Task item:
Print, in exact form, the lines below from the one containing "医師紹介 (245, 1331)" through the one containing "かんわケアPress (285, 1084)", and omit all others.

Given records:
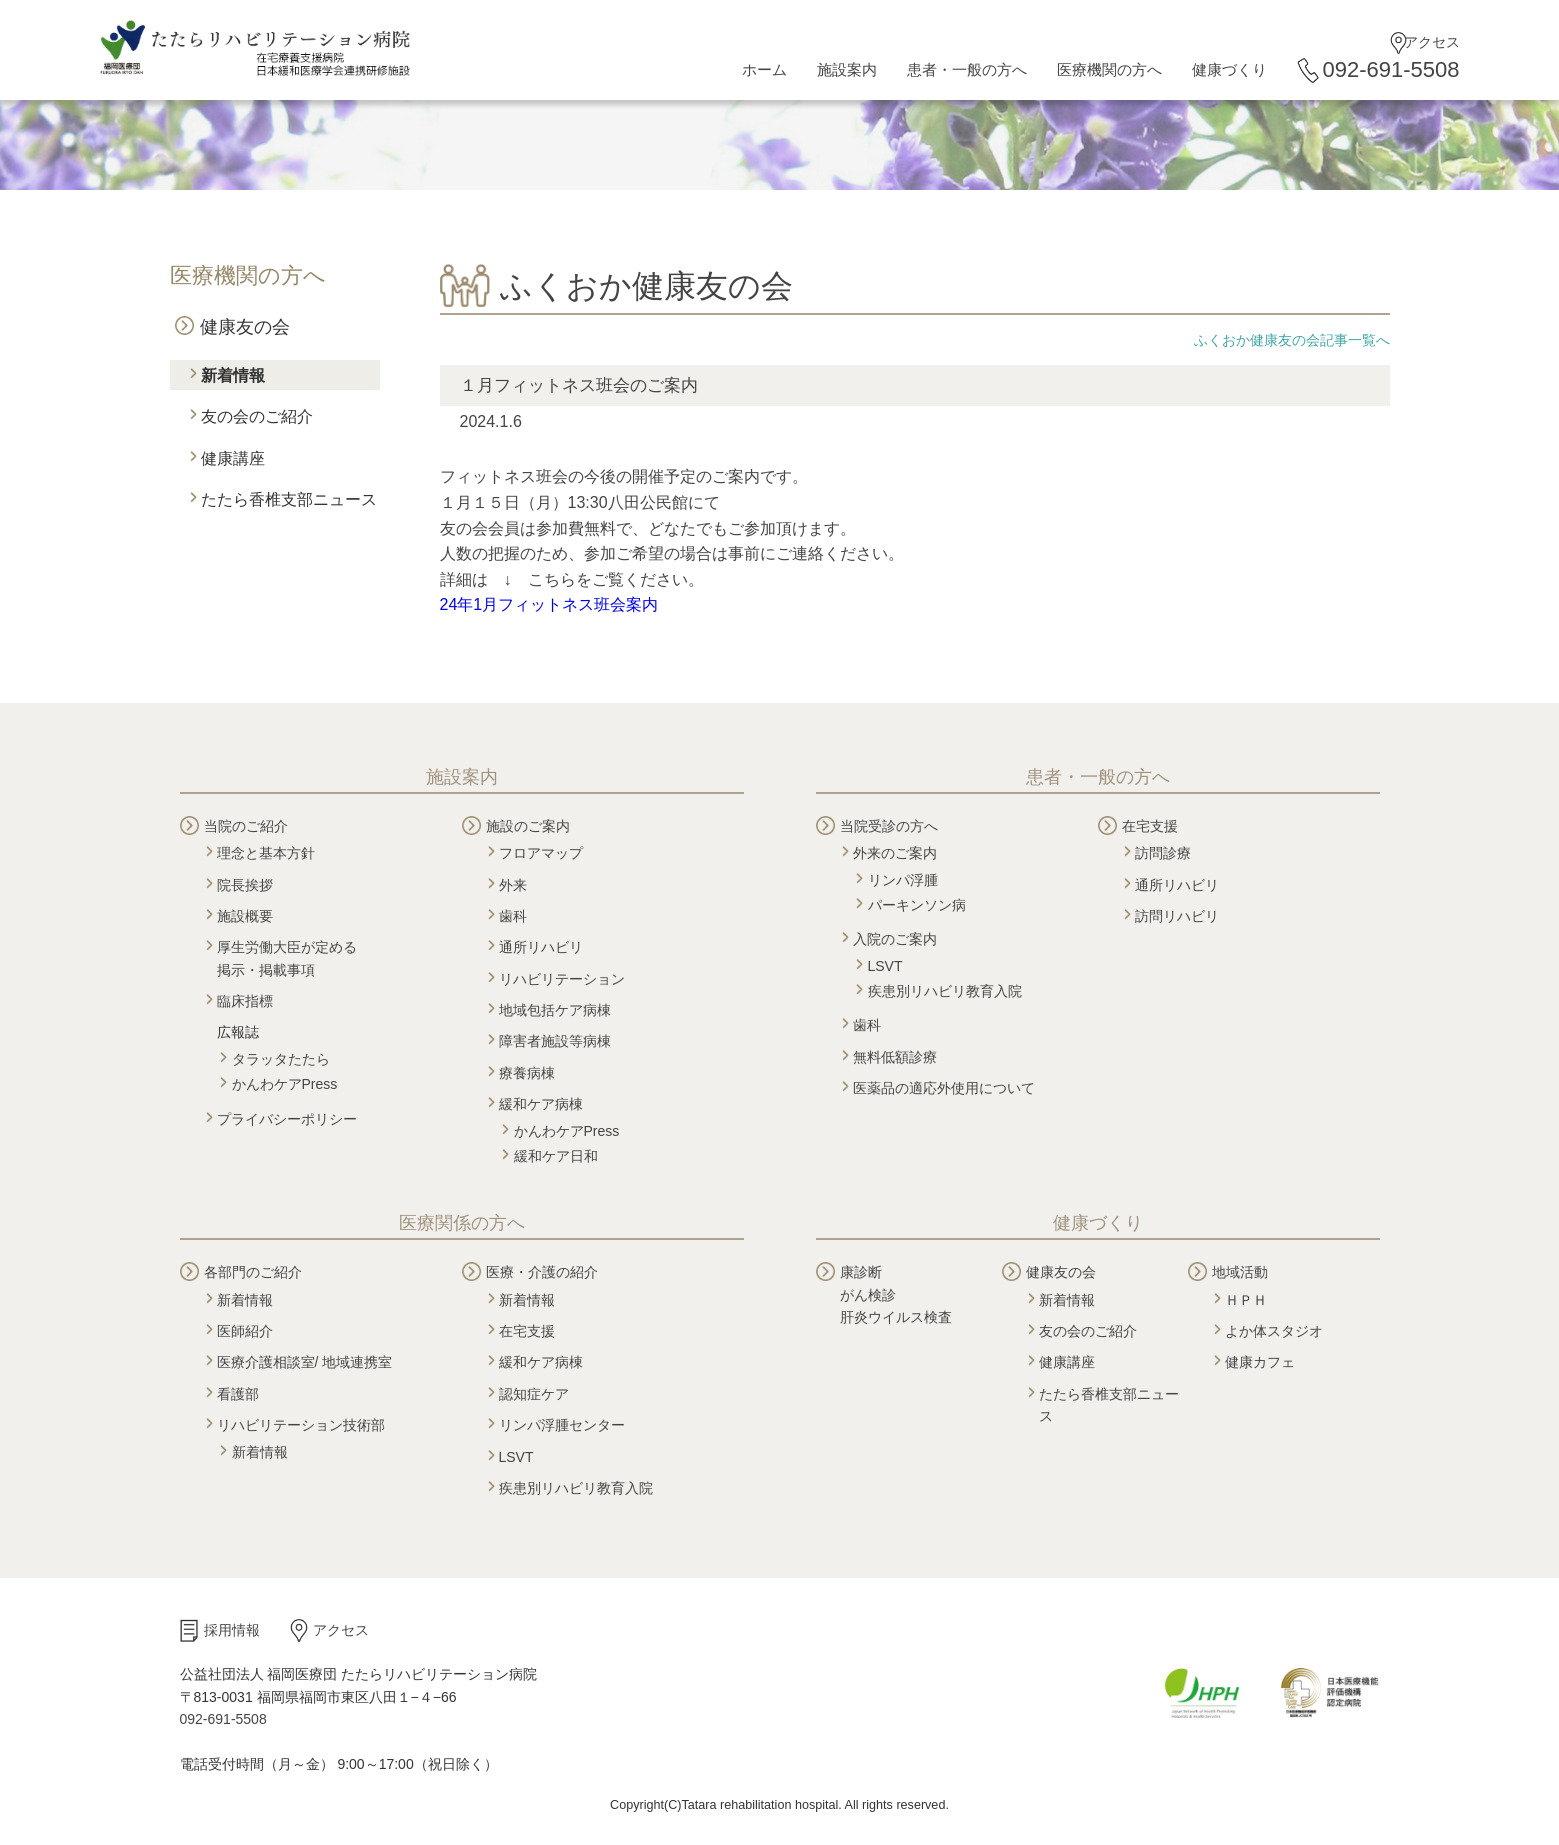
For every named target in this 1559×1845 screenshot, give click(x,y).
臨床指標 (245, 1001)
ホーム (764, 69)
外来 (513, 885)
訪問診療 (1163, 853)
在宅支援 (1150, 826)
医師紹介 (245, 1331)
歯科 (513, 916)
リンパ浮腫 (903, 880)
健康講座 (233, 458)
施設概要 (245, 916)
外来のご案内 (895, 853)
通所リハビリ (541, 947)
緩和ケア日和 (556, 1156)
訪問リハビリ (1177, 916)
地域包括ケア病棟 (555, 1010)
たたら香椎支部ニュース (289, 499)
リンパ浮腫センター (562, 1425)
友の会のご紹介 (257, 416)
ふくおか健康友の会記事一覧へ (1292, 340)
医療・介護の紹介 (542, 1272)
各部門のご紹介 (253, 1272)
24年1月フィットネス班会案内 (549, 604)
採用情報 (232, 1630)
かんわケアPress (285, 1084)
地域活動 (1240, 1272)
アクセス (1432, 42)
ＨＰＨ (1246, 1300)
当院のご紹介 (246, 826)
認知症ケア (534, 1394)
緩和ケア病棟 (541, 1104)
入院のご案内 (895, 939)
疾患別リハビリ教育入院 (945, 991)
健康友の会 (245, 327)
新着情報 (233, 375)
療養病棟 (527, 1073)
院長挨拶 (245, 885)
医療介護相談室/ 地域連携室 (305, 1362)
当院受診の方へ (889, 826)
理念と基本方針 (266, 853)
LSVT (885, 966)
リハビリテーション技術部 (301, 1425)
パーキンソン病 (917, 905)
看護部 (238, 1394)
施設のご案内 (528, 826)
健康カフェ (1260, 1362)
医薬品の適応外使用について (944, 1088)
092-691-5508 (1390, 69)
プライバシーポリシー (287, 1119)
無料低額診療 (895, 1057)
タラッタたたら (281, 1059)
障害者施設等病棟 (555, 1041)
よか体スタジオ (1274, 1331)
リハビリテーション (562, 979)
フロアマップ (541, 853)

Output:
医師紹介 (245, 1331)
歯科 (513, 916)
リンパ浮腫 (903, 880)
健康講座 (233, 458)
施設概要 (245, 916)
外来のご案内 (895, 853)
通所リハビリ (541, 947)
緩和ケア日和 (556, 1156)
訪問リハビリ (1177, 916)
地域包括ケア病棟 (555, 1010)
たたら香椎支部ニュース (289, 499)
リンパ浮腫センター (562, 1425)
友の会のご紹介 (257, 416)
ふくおか健康友の会記事一覧へ (1292, 340)
医療・介護の紹介 (542, 1272)
各部門のご紹介 (253, 1272)
24年1月フィットネス班会案内 (549, 604)
採用情報 (232, 1630)
かんわケアPress (285, 1084)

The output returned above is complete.